Je lui ai rendu visite à plusieurs reprises dans sa modeste maison de Ramallah. Pendant nos conversations, nous avons discuté de la paix israélo-palestinienne. Nous partagions les mêmes idées : créer l’État de Palestine à côté de l’État d’Israël, et établir la paix entre les deux États basée sur les lignes de 1967 (avec des ajustements mineurs), avec des frontières ouvertes et la coopération entre les deux.

Ce n’était pas un accord secret : Barghouti a fait cette proposition à de nombreuses reprises, aussi bien en prison qu’en liberté.

J’aime aussi sa femme, Fadwa, qui fit des études d’avocate mais consacre son temps à la libération de son mari. Dans la foule des funérailles de Yasser Arafat, je me suis trouvé près d’elle et vu son visage inondé de larmes.

Cette semaine, Barghouti, avec un millier d’autres prisonniers palestiniens en Israël , a entamé une grève de la faim illimitée. Je viens de signer une pétition pour la libération.

MARWAN BARGHOUTI est un leader né. Malgré sa petite taille, il s’impose dans tous les rassemblements. Dans le mouvement Fatah, il devint le dirigeant de la section jeunesse. (le mot « Fatah » est constitué des initiales de « Mouvement de libération palestinien » à l’envers).

Les Barghouti sont un clan très répandu, dominant dans plusieurs villages du voisinage de Ramallah. Marwan est né en 1959 au village Kobar. Un ancêtre, Abd-al-Jabir al-Barghouti, conduisit une révolte en 1834. J’ai rencontré Moustapha Barghouti, une militant pour la démocratie, dans de nombreuses manifestations et reçu des gaz lacrymogènes avec lui. Omar Barghouti est un dirigeant du mouvement international de boycott anti-Israël.

Peut-être ma sympathie pour Marwan est-elle influencée par quelques similitudes dans nos jeunesses. Il rejoignit le mouvement de résistance palestinien à l’âge de 15 ans, l’âge que j’avais quand je rejoignis le mouvement hébreu clandestin quelque 35 ans auparavant. Mes amis et moi nous considérions des combattants de la liberté, mais nous étions qualifiés de « terroristes » par les autorités britanniques. La même chose arrive aujourd’hui à Marwan Barghouti – combattant de la liberté à ses yeux et aux yeux de l’immense majorité des Palestiniens, « terroriste » aux yeux des autorités israéliennes.

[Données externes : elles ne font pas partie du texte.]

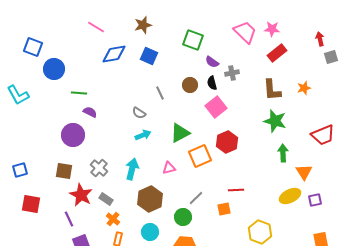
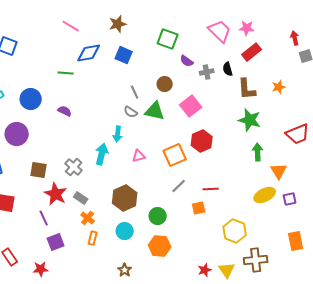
blue circle: (54, 69) -> (31, 99), moved
black semicircle: (212, 83) -> (228, 69), moved
green line: (79, 93) -> (66, 73), moved
gray semicircle: (139, 113) -> (131, 112), moved
green triangle: (180, 133) -> (155, 111), moved, turned 40
purple circle: (73, 135) -> (17, 134), moved
cyan arrow: (143, 135) -> (118, 134), turned 119
pink triangle: (169, 168) -> (139, 156), moved
cyan arrow: (132, 169) -> (102, 154), moved
gray line: (196, 198) -> (179, 186), moved

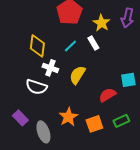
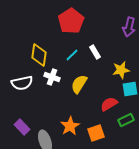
yellow star: (101, 23) -> (121, 70), moved, turned 30
white semicircle: (36, 87) -> (22, 83), moved, turned -30
green rectangle: (121, 121) -> (126, 120), moved

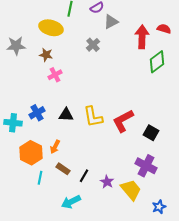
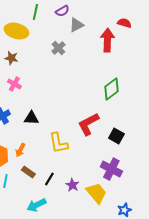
red semicircle: (164, 29) -> (124, 23), moved
green diamond: (157, 62) -> (111, 89), moved
pink cross: (55, 75) -> (14, 84), moved, turned -32
yellow L-shape: (93, 117) -> (58, 143), moved

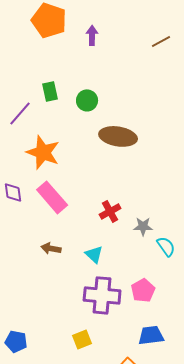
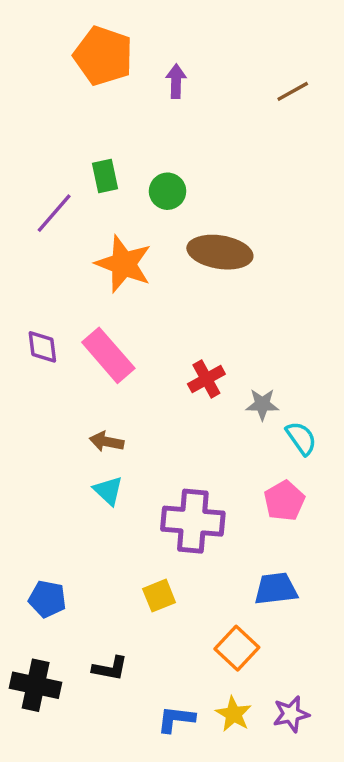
orange star: (43, 152) -> (124, 264), moved
cyan triangle: (94, 254) -> (108, 491), moved
pink pentagon: (143, 290) -> (284, 501), moved

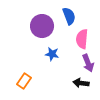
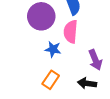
pink semicircle: (82, 39) -> (71, 32), moved
orange rectangle: (24, 81) -> (51, 80), moved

Quand il fut mis en jugement devant le tribunal du district de Tel-Aviv, mes amis et moi, membres du mouvement de la paix israélien Gush Shalom (Bloc de la paix) avons tenté de manifester notre solidarité avec lui dans la salle d’audience. Nous fûmes expulsés par des g ardes armés. Un de mes amis perdit l’ongle d’un orteil dans ce glorieux combat.

IL Y A DES ANNÉES, j’ai appelé Barghouti le « Mandela palestinien ». En dépit de leur différence de taille et de couleur de peau, il y avait une ressemblance fondamentale entre eux deux : tous deux étaient des hommes de paix, mais justifiaient l’usage de la violence contre leurs oppresseurs. Cependant, alors que le régime d’apartheid se contenta d’une condamnation de prison à vie, Barghouti se vit infliger cinq ridicules condamnations à vie et une autre de 40 ans, pour des actes de violence éxécutés par son organisation Tanzim.

(Gush Shalom a publié cette semaine une déclaration suggérant que, selon la même logique, Menahem Begin aurait été condamné à 91 peines de perpétuité pour le bombardement de l’hôtel roi David, dans lequel 91 personnes – dont beaucoup de juifs – perdirent la vie.)

Il y a une autre similitude entre Mandela et Barghouti : quand le régime d’apartheid fut détruit par une combinaison de « terrorisme », de grèves violentes et un boycott mondial, Mandela émergea comme le leader naturel de la nouvelle Afrique du sud. Beaucoup de gens espèrent que, quand un État palestinien sera mis en place, Barghouti deviendra son président, après Mahmoud Abbas.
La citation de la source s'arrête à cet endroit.